Consideravo l’idea di scrivere per il sito di Nuovi Argomenti brevi pezzi che parlassero di gente che mi piace e stavo dicendo a me stesso che sarebbe il caso di iniziare a farlo in maniera meno randomica, più studiata. Ho pensato anche che quello che la gente fa per iniziare a dare un senso alle cose è nominarle, checché ne dica Cratilo. Avevo pensato di darle un titolo ma “emanazioni di me” suonava un po’ troppo neoplatonico e “persone che sarei voluto essere se non fossi stato io” mi sembrava comunque troppo pretenzioso.
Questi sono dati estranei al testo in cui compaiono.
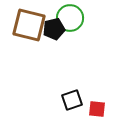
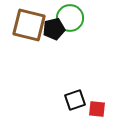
black square: moved 3 px right
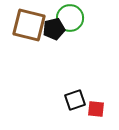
red square: moved 1 px left
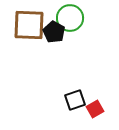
brown square: rotated 12 degrees counterclockwise
black pentagon: moved 3 px down; rotated 30 degrees counterclockwise
red square: moved 1 px left; rotated 36 degrees counterclockwise
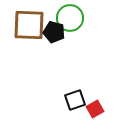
black pentagon: rotated 15 degrees counterclockwise
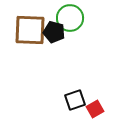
brown square: moved 1 px right, 5 px down
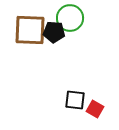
black pentagon: rotated 10 degrees counterclockwise
black square: rotated 25 degrees clockwise
red square: rotated 30 degrees counterclockwise
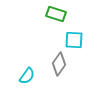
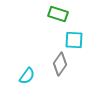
green rectangle: moved 2 px right
gray diamond: moved 1 px right
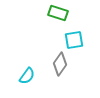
green rectangle: moved 1 px up
cyan square: rotated 12 degrees counterclockwise
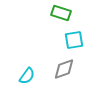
green rectangle: moved 3 px right
gray diamond: moved 4 px right, 5 px down; rotated 35 degrees clockwise
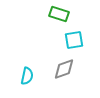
green rectangle: moved 2 px left, 1 px down
cyan semicircle: rotated 24 degrees counterclockwise
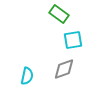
green rectangle: rotated 18 degrees clockwise
cyan square: moved 1 px left
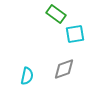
green rectangle: moved 3 px left
cyan square: moved 2 px right, 6 px up
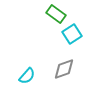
cyan square: moved 3 px left; rotated 24 degrees counterclockwise
cyan semicircle: rotated 30 degrees clockwise
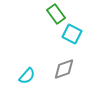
green rectangle: rotated 18 degrees clockwise
cyan square: rotated 30 degrees counterclockwise
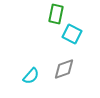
green rectangle: rotated 48 degrees clockwise
cyan semicircle: moved 4 px right
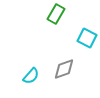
green rectangle: rotated 18 degrees clockwise
cyan square: moved 15 px right, 4 px down
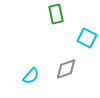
green rectangle: rotated 42 degrees counterclockwise
gray diamond: moved 2 px right
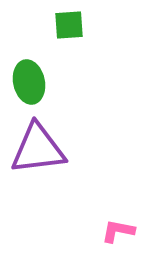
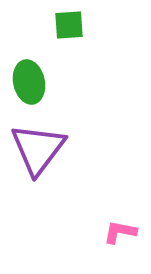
purple triangle: rotated 46 degrees counterclockwise
pink L-shape: moved 2 px right, 1 px down
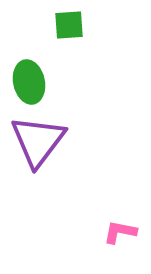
purple triangle: moved 8 px up
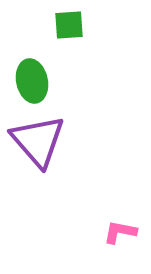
green ellipse: moved 3 px right, 1 px up
purple triangle: rotated 18 degrees counterclockwise
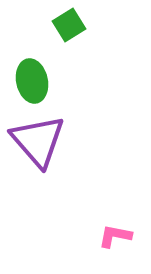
green square: rotated 28 degrees counterclockwise
pink L-shape: moved 5 px left, 4 px down
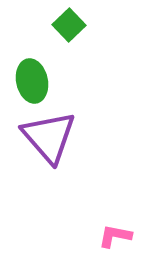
green square: rotated 12 degrees counterclockwise
purple triangle: moved 11 px right, 4 px up
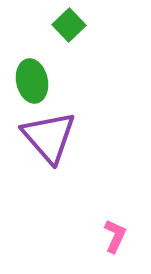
pink L-shape: rotated 104 degrees clockwise
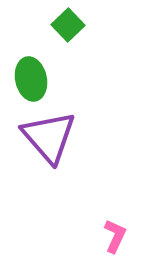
green square: moved 1 px left
green ellipse: moved 1 px left, 2 px up
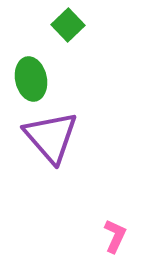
purple triangle: moved 2 px right
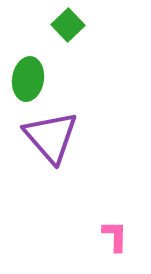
green ellipse: moved 3 px left; rotated 21 degrees clockwise
pink L-shape: rotated 24 degrees counterclockwise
Alla fine ho deciso che “Gente che avrei voluto conoscere” (anche se Gregory Corso mi sarebbe piaciuto abbracciarlo e con Casanova mi sarei limitato a una discreta cena piena di aneddoti), era un buon compromesso.
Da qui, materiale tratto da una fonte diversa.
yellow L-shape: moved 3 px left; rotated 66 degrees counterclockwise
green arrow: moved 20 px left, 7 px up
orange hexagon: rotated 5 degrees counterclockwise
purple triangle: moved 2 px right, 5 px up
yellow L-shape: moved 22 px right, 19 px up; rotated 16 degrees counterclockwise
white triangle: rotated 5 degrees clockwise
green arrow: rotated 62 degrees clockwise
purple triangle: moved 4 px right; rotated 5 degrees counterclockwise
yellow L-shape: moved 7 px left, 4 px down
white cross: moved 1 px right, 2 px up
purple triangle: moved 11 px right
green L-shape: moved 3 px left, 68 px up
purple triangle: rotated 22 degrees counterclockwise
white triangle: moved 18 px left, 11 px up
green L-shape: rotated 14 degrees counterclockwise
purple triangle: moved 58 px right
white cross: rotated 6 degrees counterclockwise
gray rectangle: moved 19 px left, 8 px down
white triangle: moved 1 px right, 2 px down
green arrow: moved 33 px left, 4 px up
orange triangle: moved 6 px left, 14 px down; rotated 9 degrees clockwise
Oggi voglio parlare di Carver, uno dei miei riferimenti umani principali (dopo Tuthankamon e Montezuma). Ma siccome non ho intenzione di parlare del ruolo degli editor nella letteratura, né della propensione alla forma racconto, ho deciso di limitarmi alla produzione poetica dello scrittore statunitense.
Doveva essere il 2007, mi pare, avrò avuto ventun’anni, forse ventidue. Ero in macchina con la mia ragazza di allora (ho cercato un aggettivo possessivo che qualificasse il nostro passare del tempo insieme come una cosa che andasse univocamente da me a lei e non il contrario ma non sono riuscito a trovarlo: in ogni caso “mia” non rende affatto giustizia alla situazione) e stavamo andando sulle rive di un lago, Bracciano mi sembra, a fare pranzo. Sarebbe stata anche una cosa romantica se lei in realtà non fosse stata l’amante di un tizio sposato con figli che una volta mi ha pure urlato al telefono facendomi sentire un po’ come quello scemo dei filmati porno amatoriali con in basso a destra scritta in bianco una data qualsiasi degli anni ‘90 che se ne sta in un angolo a guardare (lui è il tizio bianchiccio e sovrappeso, di solito). Racconto questa scena perché mi ricordo perfettamente che in macchina stavamo parlando di letteratura (un po’ perché studiavamo entrambi filosofia e ci sentivamo in dovere di fare discorsi alti e un po’ perché io scrivevo già da un po’, molto male a dire la verità, ma avevo appena pubblicato un racconto su NA e mi sembrava assolutamente normale continuare a ribadirlo). Mi aveva chiesto quand’era stato che avevo capito il modo in cui avrei voluto scrivere, se ci fosse stato uno spartiacque forte tra la scrittura vagamente lirica dei miei sedici anni a quella di allora, perfettibilissima ma almeno più controllata, in un certo senso più matura (l’unica cosa lunga che avevo scritto si chiamava America, una cosa tutta simboli a caso e senzatetto, e a lei non era piaciuto). Io ho risposto che era stato Carver, l’artefice di tutto. E davvero credevo che fosse vero, perché anche se di Carver narratore ho recuperato col tempo quasi tutto, a quel tempo avevo letto solo una poesia, una di quelle più famose, questa:
Giù nello Stretto le onde schiumano,
come dicono qui. Il mare è mosso e meno male
che non sono uscito. Sono contento d’aver pescato
tutto il giorno a Morse Creek, trascinando avanti
e indietro un Daredevil rosso. Non ho preso niente.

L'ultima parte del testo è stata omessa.